The autonym of the Cape Fear Indians may have been Daw-hee. Their name for the area was Chicora. Of their villages, only one, Necoes, is known by name. The colonists noted Necoes as about 20 miles from the mouth of the Cape Fear River, in present-day Brunswick County. Their language is unknown and may have been a Siouan language.

==History==
Smallpox spread from Spanish colonies in Florida to the Carolinas in the 16th century. The population of the Cape Fear Indians was estimated to be 1,000 in 1600. A colonial census in 1715 recorded that they numbered 206.

British colonist William Hilton observed 100 Indians at Cape Fear in 1662. One Indian individual sold to Hilton Cape Fear River and adjacent lands. In 1664 the settlement called Charles Towne was founded, but it was abandoned in 1667 after war broke out between the Cape Fear Indians and the settlers over British slavery of Indians. The second Charles Towne was founded near Cape Fear lands in 1670.;

Some Cape Fear Indians fought with their Catawba allies under Colonel John Barnwell against the Tuscarora in 1712. When the Tuscarora War broke out in North Carolina in 1711, South Carolina tribes joined in the fighting. In 1712, Cape Fear warriors and the Cheraw, Saxapahaw, Winyah, and Pedee served in British Captain John Bull's company to fight alongside the British against the Tuscarora and helped defeat them. As a result, most of the Tuscarora left the area and migrated north, reaching present-day New York and Ontario to join the related Haudenosaunee Confederacy of Iroquois tribes.

The Cape Fear Indians and the Winyah people migrated from their coastal villages up the Pee Dee River adjacent to a trading post the British founded in 1716. They eventually settled inland from Charleston in what is now known as Williamsburg County, South Carolina.
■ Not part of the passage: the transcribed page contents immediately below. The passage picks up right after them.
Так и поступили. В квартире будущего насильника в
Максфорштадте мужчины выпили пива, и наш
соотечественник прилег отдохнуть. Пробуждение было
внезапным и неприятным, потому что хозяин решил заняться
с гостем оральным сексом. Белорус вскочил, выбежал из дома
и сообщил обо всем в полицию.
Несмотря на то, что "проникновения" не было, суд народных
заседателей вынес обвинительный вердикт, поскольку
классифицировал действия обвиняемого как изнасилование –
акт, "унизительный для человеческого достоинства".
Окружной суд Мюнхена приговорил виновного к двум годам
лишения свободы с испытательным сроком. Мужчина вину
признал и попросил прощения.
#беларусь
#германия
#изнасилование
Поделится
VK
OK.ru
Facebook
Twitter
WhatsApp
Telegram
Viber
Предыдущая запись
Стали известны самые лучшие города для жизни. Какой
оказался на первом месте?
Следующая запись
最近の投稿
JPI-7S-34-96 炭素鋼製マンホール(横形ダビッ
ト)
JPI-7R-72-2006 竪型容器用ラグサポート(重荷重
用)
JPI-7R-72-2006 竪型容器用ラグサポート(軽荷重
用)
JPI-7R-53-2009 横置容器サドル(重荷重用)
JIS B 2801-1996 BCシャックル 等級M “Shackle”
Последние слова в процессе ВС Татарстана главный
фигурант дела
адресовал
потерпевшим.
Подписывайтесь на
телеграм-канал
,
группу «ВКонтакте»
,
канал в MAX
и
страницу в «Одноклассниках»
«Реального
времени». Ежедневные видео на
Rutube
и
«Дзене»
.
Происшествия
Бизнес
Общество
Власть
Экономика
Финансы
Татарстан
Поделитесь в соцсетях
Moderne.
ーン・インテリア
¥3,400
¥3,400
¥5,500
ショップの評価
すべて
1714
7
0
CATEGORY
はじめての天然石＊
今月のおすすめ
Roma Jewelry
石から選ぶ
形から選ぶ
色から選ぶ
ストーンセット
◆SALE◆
In May 1749 provision was made by the Governor in Council to render protection to them through supplying their representatives with fifty pounds of bullets and twenty-five pounds of powder. There had previously been complaints that the Cape Fear were being abused and driven from nearby hunting lands by neighboring Europeans. It was ruled that they were a peaceable people and that their rights to hunt were protected by the government. Anthropologist John R. Swanton wrote, "In 1808 White neighbors remembered when as many as 30 Pedee and Cape Fear Indians lived in their old territories," but by this time "the Pedee and Cape Fear tribes were represented by one half-blood woman."